I initially suspected:

  • infamous TTL-based throttling
  • local filtering shenanigans (the environment I'm currently in is hostile)
  • some particular phone anomaly

I think it is not TTL-based throttling because it has been replicated by my colleague in a decent EU country on a connection where mobile hotspot is explicitly enabled and billed separately.
Also in most cases mobile operators also detect USB Tethering and Cloak works perfectly for me when connection is shared over USB

I doubt it is local hostiles somehow detecting cloak because of aforementioned replication by a colleague in EU and because connection from here works over USB

It has been replicated on three different android phones (Pixel 5 with CalyxOS, some noname brick with LineageOS and a XIaomi unit)

The connection looks like this when breaking hard

Laptop with Cloak (linux)
|
|wifi (android hotspot)
|
Android Phone
|
internet

And it looks like this when working perfectly
Laptop with Cloak (linux)
|
|USB wire
|
Android Phone
|
internet

@notsure2
Copy link
Contributor

notsure2 commented Aug 7, 2023

It could be issues in the android wifi driver when operating in hotspot mode.
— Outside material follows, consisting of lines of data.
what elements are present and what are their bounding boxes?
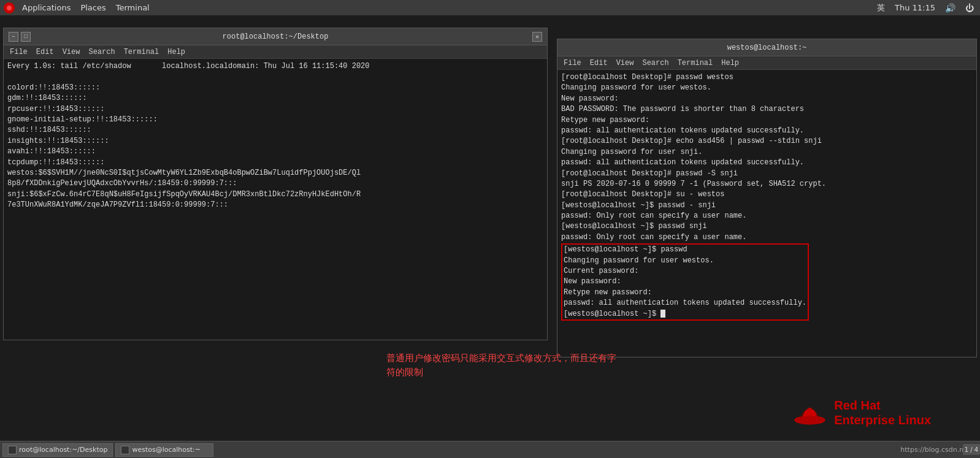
svg-point-1 [794,416,825,424]
taskbar-icon-root [8,446,17,454]
taskbar-icon-westos [121,446,129,454]
taskbar-item-westos[interactable]: westos@localhost:~ [115,443,213,457]
close-button-left[interactable]: ✕ [532,32,542,42]
language-indicator[interactable]: 英 [875,1,887,15]
term-menu-terminal-left[interactable]: Terminal [120,47,163,58]
top-menubar: Applications Places Terminal 英 Thu 11:15… [0,0,980,15]
terminal-content-left: Every 1.0s: tail /etc/shadow localhost.l… [7,62,370,209]
annotation-text: 普通用户修改密码只能采用交互式修改方式，而且还有字 符的限制 [386,351,616,379]
term-menu-help-left[interactable]: Help [164,47,189,58]
redhat-logo-icon [4,2,15,13]
term-menu-edit-left[interactable]: Edit [33,47,58,58]
desktop: – □ root@localhost:~/Desktop ✕ File Edit… [0,15,980,458]
menu-terminal[interactable]: Terminal [111,2,155,13]
menu-places[interactable]: Places [75,2,110,13]
redhat-brand-text: Red Hat Enterprise Linux [834,398,931,427]
page-indicator: 1 / 4 [963,444,980,455]
terminal-title-left: root@localhost:~/Desktop [33,32,518,41]
password-change-highlight-box: [westos@localhost ~]$ passwd Changing pa… [561,243,809,321]
terminal-titlebar-right: westos@localhost:~ [557,39,976,56]
redhat-enterprise-logo: Red Hat Enterprise Linux [793,398,931,427]
annotation-line1: 普通用户修改密码只能采用交互式修改方式，而且还有字 [386,351,616,365]
power-icon[interactable]: ⏻ [963,2,976,14]
minimize-button-left[interactable]: – [9,32,18,42]
terminal-titlebar-left: – □ root@localhost:~/Desktop ✕ [4,28,547,45]
taskbar-item-root[interactable]: root@localhost:~/Desktop [2,443,113,457]
term-menu-view-right[interactable]: View [613,58,638,69]
term-menu-search-right[interactable]: Search [638,58,672,69]
terminal-menubar-left: File Edit View Search Terminal Help [4,45,547,59]
volume-icon[interactable]: 🔊 [943,2,958,14]
terminal-window-left: – □ root@localhost:~/Desktop ✕ File Edit… [3,28,548,340]
taskbar-label-root: root@localhost:~/Desktop [19,446,107,454]
terminal-title-right: westos@localhost:~ [575,44,959,52]
term-menu-file-right[interactable]: File [560,58,585,69]
term-menu-search-left[interactable]: Search [85,47,118,58]
taskbar: root@localhost:~/Desktop westos@localhos… [0,441,980,458]
redhat-hat-svg [793,399,827,427]
term-menu-edit-right[interactable]: Edit [586,58,611,69]
terminal-body-left[interactable]: Every 1.0s: tail /etc/shadow localhost.l… [4,59,547,340]
annotation-line2: 符的限制 [386,365,616,380]
terminal-cursor [660,310,665,318]
menu-applications[interactable]: Applications [17,2,75,13]
terminal-window-right: westos@localhost:~ File Edit View Search… [557,39,977,357]
term-menu-view-left[interactable]: View [59,47,84,58]
term-menu-terminal-right[interactable]: Terminal [674,58,717,69]
term-menu-file-left[interactable]: File [6,47,31,58]
maximize-button-left[interactable]: □ [21,32,31,42]
terminal-menubar-right: File Edit View Search Terminal Help [557,56,976,70]
terminal-body-right[interactable]: [root@localhost Desktop]# passwd westos … [557,70,976,357]
clock: Thu 11:15 [892,2,938,13]
system-tray: 英 Thu 11:15 🔊 ⏻ [875,1,976,15]
taskbar-label-westos: westos@localhost:~ [132,446,201,454]
taskbar-url-text: https://blog.csdn.net/ [900,446,973,454]
term-menu-help-right[interactable]: Help [718,58,743,69]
Cloak transmit code / receive code is very simple (just goroutine loop copying both sides). If there's any latency issues or lags, it could be issues or tuning needed in go scheduler itself. It can also be a tcp stall/breakdown because when there's a proxy kind of situation, there appears a phenomenon similar to buffer bloat where the 2 tcp connections on both sides of cloak are both operating with different network conditions and don't "couple" their "flow rate" correctly.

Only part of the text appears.